UNTIL NOW, we have been investigating hologramic theory from the outside, looking at its implications in terms of what we can understand in the realm of experience, testing its predictions to see if they can possibly work, asking ourselves if the hologram mimics the living brain sufficiently to warrant a serious probe into the subject's rational core. Until now, our questions have concentrated on what a hologramic mind can do, and we have been able to pursue the answers in the world most real to us. But now we must turn to the question, What is hologramic mind? To find the answer, we must enter the ideal, abstract, unfamiliar domain of the hologram itself. And to make the journey, we need to borrow concepts from mathematics.

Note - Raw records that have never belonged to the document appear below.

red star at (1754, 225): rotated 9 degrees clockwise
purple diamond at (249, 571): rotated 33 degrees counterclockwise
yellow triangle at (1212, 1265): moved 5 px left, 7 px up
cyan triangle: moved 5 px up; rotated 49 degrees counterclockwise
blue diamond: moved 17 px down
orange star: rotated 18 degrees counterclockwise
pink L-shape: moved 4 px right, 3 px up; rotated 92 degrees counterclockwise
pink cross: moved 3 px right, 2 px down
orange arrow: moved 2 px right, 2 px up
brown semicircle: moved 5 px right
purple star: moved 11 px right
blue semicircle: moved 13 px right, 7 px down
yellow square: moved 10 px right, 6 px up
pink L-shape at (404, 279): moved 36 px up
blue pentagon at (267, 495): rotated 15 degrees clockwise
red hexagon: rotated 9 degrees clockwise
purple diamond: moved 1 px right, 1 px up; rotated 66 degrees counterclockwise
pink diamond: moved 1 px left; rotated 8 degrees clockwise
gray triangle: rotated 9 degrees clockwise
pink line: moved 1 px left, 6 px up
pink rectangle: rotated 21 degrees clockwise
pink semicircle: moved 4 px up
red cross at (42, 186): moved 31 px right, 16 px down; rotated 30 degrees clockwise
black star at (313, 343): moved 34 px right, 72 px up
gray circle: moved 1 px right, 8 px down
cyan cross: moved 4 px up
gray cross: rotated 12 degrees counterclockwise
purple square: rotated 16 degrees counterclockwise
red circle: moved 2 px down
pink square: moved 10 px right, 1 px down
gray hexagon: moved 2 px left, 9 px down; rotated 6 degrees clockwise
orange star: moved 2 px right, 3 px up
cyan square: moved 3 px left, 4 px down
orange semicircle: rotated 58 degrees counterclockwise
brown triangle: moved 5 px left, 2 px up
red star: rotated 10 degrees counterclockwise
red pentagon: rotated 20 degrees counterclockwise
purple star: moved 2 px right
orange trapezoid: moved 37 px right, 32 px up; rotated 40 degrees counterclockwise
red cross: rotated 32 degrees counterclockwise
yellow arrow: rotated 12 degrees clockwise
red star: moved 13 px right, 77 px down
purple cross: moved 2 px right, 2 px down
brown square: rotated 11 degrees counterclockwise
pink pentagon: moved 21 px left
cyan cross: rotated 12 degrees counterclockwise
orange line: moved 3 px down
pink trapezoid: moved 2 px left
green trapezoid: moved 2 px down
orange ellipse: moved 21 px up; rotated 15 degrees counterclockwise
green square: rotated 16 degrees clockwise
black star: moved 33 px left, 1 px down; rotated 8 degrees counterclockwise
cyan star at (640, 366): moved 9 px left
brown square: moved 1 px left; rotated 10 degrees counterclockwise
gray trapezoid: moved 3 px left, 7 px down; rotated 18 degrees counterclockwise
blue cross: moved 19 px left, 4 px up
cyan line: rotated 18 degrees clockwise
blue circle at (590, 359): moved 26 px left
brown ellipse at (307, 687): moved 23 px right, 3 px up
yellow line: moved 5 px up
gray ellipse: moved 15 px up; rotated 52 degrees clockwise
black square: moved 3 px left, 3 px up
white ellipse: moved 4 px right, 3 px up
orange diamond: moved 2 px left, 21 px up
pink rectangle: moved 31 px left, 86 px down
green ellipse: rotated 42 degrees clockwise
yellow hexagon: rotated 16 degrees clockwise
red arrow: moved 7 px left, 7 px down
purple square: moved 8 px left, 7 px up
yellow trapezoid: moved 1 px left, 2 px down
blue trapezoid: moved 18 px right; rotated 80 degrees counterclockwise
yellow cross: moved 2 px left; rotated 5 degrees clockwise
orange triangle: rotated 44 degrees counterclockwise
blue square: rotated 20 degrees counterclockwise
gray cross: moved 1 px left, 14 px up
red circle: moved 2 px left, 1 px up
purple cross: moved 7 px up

What is mathematics, anyway? The American philosopher Charles Peirce, who gave contemporary science its philosophical backbone, observed, "The common definition ...is that mathematics is the science of quantity.[1] But, citing his own mathematician father, Benjamin Peirce, Charles went on to assert that it is actually "The science which draws necessary conclusions." Thus the numbers are not what make a mathematical statement our of 1 + 1 = 2; rather, it's the necessary conclusion forced from 1 and 1 by the plus sign. If we extrapolate Peirce's characterization to our own quest, the payoff ought to be a clear understanding not only of what we mean by "hologramic mind" but also of why hologramic mind does what it does when it does it.

The reader probably can think of many specific examples, though, in which adding one thing to another does not necessarily yield two (even when we keep apples and oranges straight). With scrambled eggs, for example, combining two beaten yolks produces one entity. Bertrand Russell helps us with problems like this, and in so doing furnishes us with an essential caveat: "The problem arises through the fact that such knowledge [mathematical ideas] is general, whereas all experience [egg yolks or salamander brains] is particular.[2]